:: EXERCISE DIRECTIONS ::
Leave out all images and set down the records exactly as given.
# # # # #
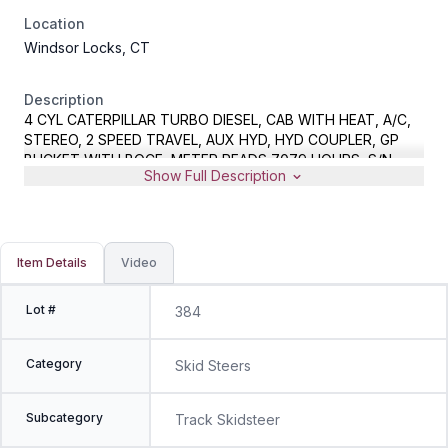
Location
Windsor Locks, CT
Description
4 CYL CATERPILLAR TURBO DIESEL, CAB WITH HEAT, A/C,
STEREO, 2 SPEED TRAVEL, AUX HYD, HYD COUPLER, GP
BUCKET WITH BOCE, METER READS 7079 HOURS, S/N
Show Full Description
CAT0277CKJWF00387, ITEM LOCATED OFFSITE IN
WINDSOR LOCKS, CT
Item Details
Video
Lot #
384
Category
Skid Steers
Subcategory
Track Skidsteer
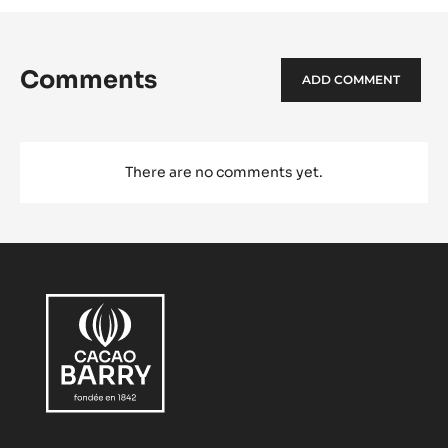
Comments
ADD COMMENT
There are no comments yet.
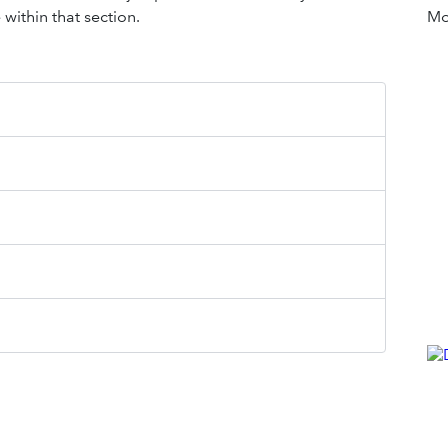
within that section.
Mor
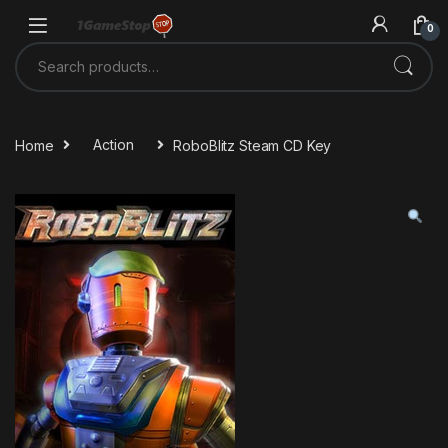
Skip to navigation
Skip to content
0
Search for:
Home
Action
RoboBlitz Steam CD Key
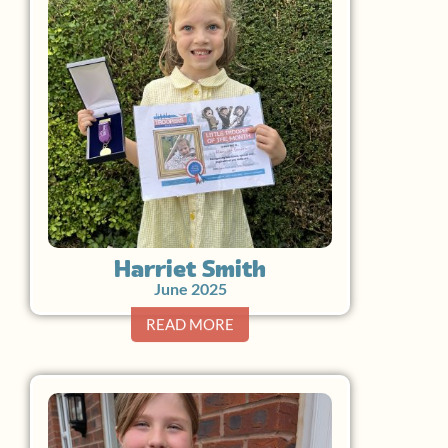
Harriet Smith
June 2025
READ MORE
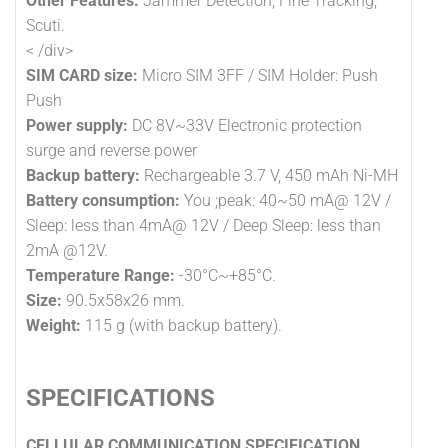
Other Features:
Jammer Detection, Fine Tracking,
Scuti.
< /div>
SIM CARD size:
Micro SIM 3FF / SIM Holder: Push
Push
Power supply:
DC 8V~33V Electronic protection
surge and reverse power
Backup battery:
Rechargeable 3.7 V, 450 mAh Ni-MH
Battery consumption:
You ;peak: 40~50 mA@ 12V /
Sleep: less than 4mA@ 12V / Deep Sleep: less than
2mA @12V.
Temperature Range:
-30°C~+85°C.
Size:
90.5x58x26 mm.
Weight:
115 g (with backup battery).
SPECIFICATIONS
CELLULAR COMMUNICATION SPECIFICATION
# # # # #
:: RESPONSE ::
Location
Windsor Locks, CT
Description
4 CYL CATERPILLAR TURBO DIESEL, CAB WITH HEAT, A/C,
STEREO, 2 SPEED TRAVEL, AUX HYD, HYD COUPLER, GP
BUCKET WITH BOCE, METER READS 7079 HOURS, S/N
Show Full Description
CAT0277CKJWF00387, ITEM LOCATED OFFSITE IN
WINDSOR LOCKS, CT
Item Details
Video
Lot #
384
Category
Skid Steers
Subcategory
Track Skidsteer
Comments
ADD COMMENT
There are no comments yet.
within that section.
Mor
Skip to navigation
Skip to content
0
Search for:
Home
Action
RoboBlitz Steam CD Key
Harriet Smith
June 2025
READ MORE
Other Features:
Jammer Detection, Fine Tracking,
Scuti.
< /div>
SIM CARD size:
Micro SIM 3FF / SIM Holder: Push
Push
Power supply:
DC 8V~33V Electronic protection
surge and reverse power
Backup battery:
Rechargeable 3.7 V, 450 mAh Ni-MH
Battery consumption:
You ;peak: 40~50 mA@ 12V /
Sleep: less than 4mA@ 12V / Deep Sleep: less than
2mA @12V.
Temperature Range:
-30°C~+85°C.
Size:
90.5x58x26 mm.
Weight:
115 g (with backup battery).
SPECIFICATIONS
CELLULAR COMMUNICATION SPECIFICATION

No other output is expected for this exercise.